• Task statement: Exactly transcribe the span of lines from the one containing "Detect every instance of **esophagus**." through the final line of the entries, inclusive, and nothing outside it. Exclude the pictures.

• Data supplied:
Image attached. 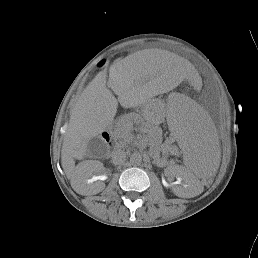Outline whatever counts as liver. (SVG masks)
I'll list each match as a JSON object with an SVG mask.
<instances>
[{"instance_id":"6515ba94","label":"liver","mask_w":258,"mask_h":258,"mask_svg":"<svg viewBox=\"0 0 258 258\" xmlns=\"http://www.w3.org/2000/svg\"><path fill=\"white\" fill-rule=\"evenodd\" d=\"M156 75H159L158 70L140 61L135 53L110 68L109 86L118 95V102L125 106L133 81L138 76ZM118 102L106 87L105 73L100 72L84 89L71 112L63 138L61 165L70 179L71 187L78 194H91L86 180L102 166L86 161L76 167L74 159L81 160L88 156V141L106 129L107 122L116 113Z\"/></svg>"}]
</instances>
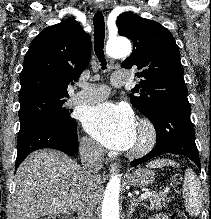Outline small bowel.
Instances as JSON below:
<instances>
[{"instance_id":"small-bowel-1","label":"small bowel","mask_w":211,"mask_h":219,"mask_svg":"<svg viewBox=\"0 0 211 219\" xmlns=\"http://www.w3.org/2000/svg\"><path fill=\"white\" fill-rule=\"evenodd\" d=\"M149 219H167L165 215L163 214H157Z\"/></svg>"}]
</instances>
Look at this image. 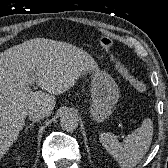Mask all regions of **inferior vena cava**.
<instances>
[{
    "label": "inferior vena cava",
    "instance_id": "obj_1",
    "mask_svg": "<svg viewBox=\"0 0 168 168\" xmlns=\"http://www.w3.org/2000/svg\"><path fill=\"white\" fill-rule=\"evenodd\" d=\"M27 115L29 116V119L32 120L33 122L39 121L44 117H46V114L43 110H39L36 108L29 110Z\"/></svg>",
    "mask_w": 168,
    "mask_h": 168
}]
</instances>
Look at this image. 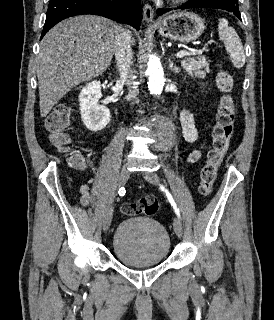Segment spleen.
I'll list each match as a JSON object with an SVG mask.
<instances>
[{"label": "spleen", "mask_w": 274, "mask_h": 320, "mask_svg": "<svg viewBox=\"0 0 274 320\" xmlns=\"http://www.w3.org/2000/svg\"><path fill=\"white\" fill-rule=\"evenodd\" d=\"M218 32L220 40H223L224 46L232 60L235 68H243L245 64V54L243 50V44L237 36L235 30L230 28L225 18H220L218 24Z\"/></svg>", "instance_id": "1"}]
</instances>
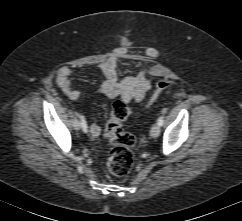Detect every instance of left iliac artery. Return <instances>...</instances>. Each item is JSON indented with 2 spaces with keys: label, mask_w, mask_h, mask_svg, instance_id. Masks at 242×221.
Wrapping results in <instances>:
<instances>
[{
  "label": "left iliac artery",
  "mask_w": 242,
  "mask_h": 221,
  "mask_svg": "<svg viewBox=\"0 0 242 221\" xmlns=\"http://www.w3.org/2000/svg\"><path fill=\"white\" fill-rule=\"evenodd\" d=\"M163 123H164V119H163V117L161 116V117H159V119H158V121H157V124H158L159 126H162Z\"/></svg>",
  "instance_id": "1"
}]
</instances>
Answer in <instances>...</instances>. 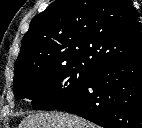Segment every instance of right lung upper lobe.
<instances>
[{
  "label": "right lung upper lobe",
  "mask_w": 142,
  "mask_h": 128,
  "mask_svg": "<svg viewBox=\"0 0 142 128\" xmlns=\"http://www.w3.org/2000/svg\"><path fill=\"white\" fill-rule=\"evenodd\" d=\"M140 51V22L130 1L57 0L32 19L14 78L39 67L81 65L95 71Z\"/></svg>",
  "instance_id": "right-lung-upper-lobe-1"
}]
</instances>
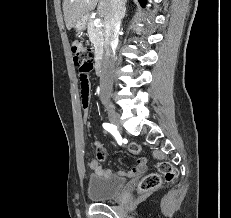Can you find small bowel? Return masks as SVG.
<instances>
[{
    "label": "small bowel",
    "mask_w": 231,
    "mask_h": 218,
    "mask_svg": "<svg viewBox=\"0 0 231 218\" xmlns=\"http://www.w3.org/2000/svg\"><path fill=\"white\" fill-rule=\"evenodd\" d=\"M93 70V61L89 60L88 63H84L83 66H79L76 70V73L79 76L80 81V94L81 100L84 107L87 106L88 98H89V74L92 73ZM95 149H96V159H91L89 161V167L98 175L108 176L110 175L109 170H105L101 166V162L104 161L105 151L104 147L100 141H95ZM146 170V160L142 157L138 158L136 161V165L128 171H118L119 176L125 177H136L142 174Z\"/></svg>",
    "instance_id": "small-bowel-1"
}]
</instances>
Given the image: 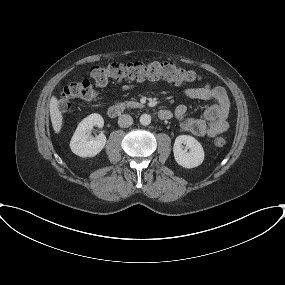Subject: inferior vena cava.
<instances>
[{
	"label": "inferior vena cava",
	"mask_w": 285,
	"mask_h": 285,
	"mask_svg": "<svg viewBox=\"0 0 285 285\" xmlns=\"http://www.w3.org/2000/svg\"><path fill=\"white\" fill-rule=\"evenodd\" d=\"M133 124V118L129 114H123L118 118V125L122 128L129 127Z\"/></svg>",
	"instance_id": "1"
}]
</instances>
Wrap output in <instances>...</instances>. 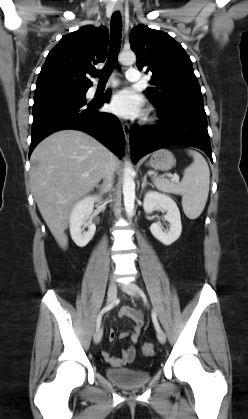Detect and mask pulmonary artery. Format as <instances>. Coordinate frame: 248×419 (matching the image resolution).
<instances>
[{"label": "pulmonary artery", "mask_w": 248, "mask_h": 419, "mask_svg": "<svg viewBox=\"0 0 248 419\" xmlns=\"http://www.w3.org/2000/svg\"><path fill=\"white\" fill-rule=\"evenodd\" d=\"M126 79L130 82H139L140 79H141L139 70L136 67L128 68V70L126 72ZM116 85H117V82L111 81L108 84V87H114Z\"/></svg>", "instance_id": "1"}]
</instances>
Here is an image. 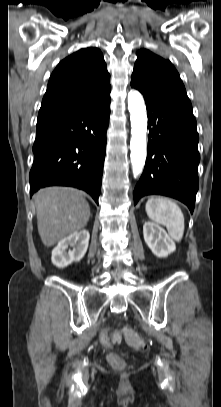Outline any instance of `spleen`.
<instances>
[{"label": "spleen", "mask_w": 221, "mask_h": 407, "mask_svg": "<svg viewBox=\"0 0 221 407\" xmlns=\"http://www.w3.org/2000/svg\"><path fill=\"white\" fill-rule=\"evenodd\" d=\"M145 209L152 221L166 226L171 238L181 241L184 234V216L175 202L165 197H151Z\"/></svg>", "instance_id": "obj_1"}]
</instances>
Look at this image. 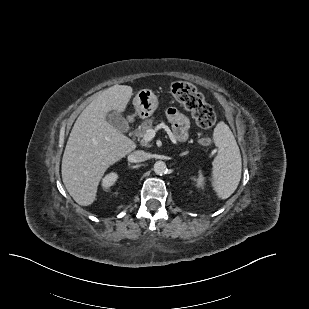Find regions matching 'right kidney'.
Returning a JSON list of instances; mask_svg holds the SVG:
<instances>
[{"instance_id":"right-kidney-1","label":"right kidney","mask_w":309,"mask_h":309,"mask_svg":"<svg viewBox=\"0 0 309 309\" xmlns=\"http://www.w3.org/2000/svg\"><path fill=\"white\" fill-rule=\"evenodd\" d=\"M118 178V175L116 173H109L102 179V187L104 189H108L110 186H112Z\"/></svg>"}]
</instances>
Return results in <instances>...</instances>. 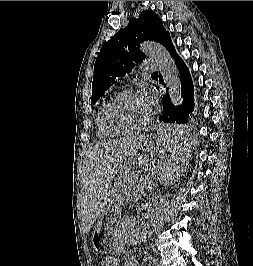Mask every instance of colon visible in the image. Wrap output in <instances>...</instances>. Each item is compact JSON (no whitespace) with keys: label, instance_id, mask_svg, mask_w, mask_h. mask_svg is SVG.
Masks as SVG:
<instances>
[{"label":"colon","instance_id":"obj_1","mask_svg":"<svg viewBox=\"0 0 253 266\" xmlns=\"http://www.w3.org/2000/svg\"><path fill=\"white\" fill-rule=\"evenodd\" d=\"M106 265H107V266H115L116 263H115V262H108Z\"/></svg>","mask_w":253,"mask_h":266}]
</instances>
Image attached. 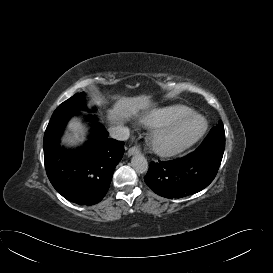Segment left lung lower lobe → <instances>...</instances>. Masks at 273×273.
<instances>
[{
  "label": "left lung lower lobe",
  "instance_id": "left-lung-lower-lobe-1",
  "mask_svg": "<svg viewBox=\"0 0 273 273\" xmlns=\"http://www.w3.org/2000/svg\"><path fill=\"white\" fill-rule=\"evenodd\" d=\"M221 160L196 149L180 159L151 162L144 180L160 196L182 198L206 188L215 178Z\"/></svg>",
  "mask_w": 273,
  "mask_h": 273
}]
</instances>
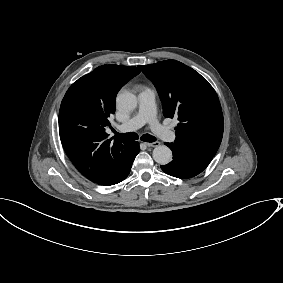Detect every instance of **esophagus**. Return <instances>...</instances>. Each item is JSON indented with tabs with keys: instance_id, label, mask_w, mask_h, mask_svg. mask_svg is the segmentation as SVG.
<instances>
[{
	"instance_id": "34e87169",
	"label": "esophagus",
	"mask_w": 283,
	"mask_h": 283,
	"mask_svg": "<svg viewBox=\"0 0 283 283\" xmlns=\"http://www.w3.org/2000/svg\"><path fill=\"white\" fill-rule=\"evenodd\" d=\"M146 144V146H148V147H157V146H159L160 145V142H147V143H145Z\"/></svg>"
}]
</instances>
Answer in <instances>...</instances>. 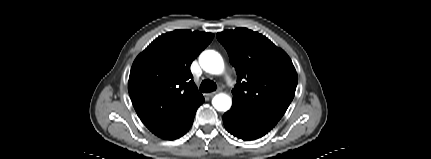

• Task solution:
Detect every instance of **esophagus**. Return <instances>...</instances>. Each item is JSON indented with tabs with keys: instance_id, label, mask_w, mask_h, mask_svg. mask_svg is the segmentation as SVG.
<instances>
[{
	"instance_id": "34e87169",
	"label": "esophagus",
	"mask_w": 283,
	"mask_h": 283,
	"mask_svg": "<svg viewBox=\"0 0 283 283\" xmlns=\"http://www.w3.org/2000/svg\"><path fill=\"white\" fill-rule=\"evenodd\" d=\"M146 144V146H148V147H157V146H159L160 145V142H147V143H145Z\"/></svg>"
}]
</instances>
Answer in <instances>...</instances>. 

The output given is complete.